TASK TO COMPLETE: I need the records below restated word for word, without their pictures.

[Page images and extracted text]

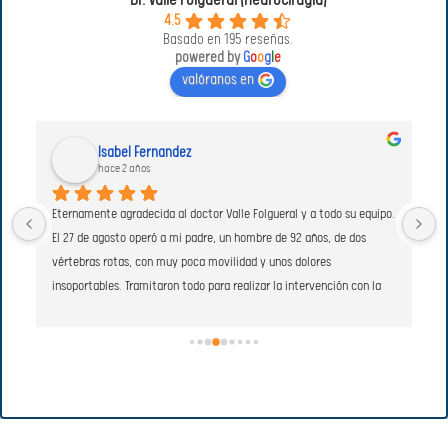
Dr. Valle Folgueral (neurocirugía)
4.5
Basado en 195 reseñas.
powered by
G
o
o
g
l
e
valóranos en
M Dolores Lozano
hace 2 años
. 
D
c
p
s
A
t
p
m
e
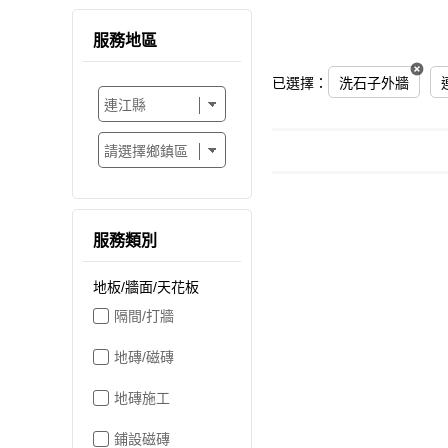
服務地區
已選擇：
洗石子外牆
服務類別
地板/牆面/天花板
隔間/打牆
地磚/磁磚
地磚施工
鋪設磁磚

ANSWER SPACE:
Dr. Valle Folgueral (neurocirugía)
4.5
Basado en 195 reseñas.
powered by
G
o
o
g
l
e
valóranos en
M Dolores Lozano
hace 2 años
. 
D
c
p
s
A
t
p
m
e
服務地區
已選擇：
洗石子外牆
服務類別
地板/牆面/天花板
隔間/打牆
地磚/磁磚
地磚施工
鋪設磁磚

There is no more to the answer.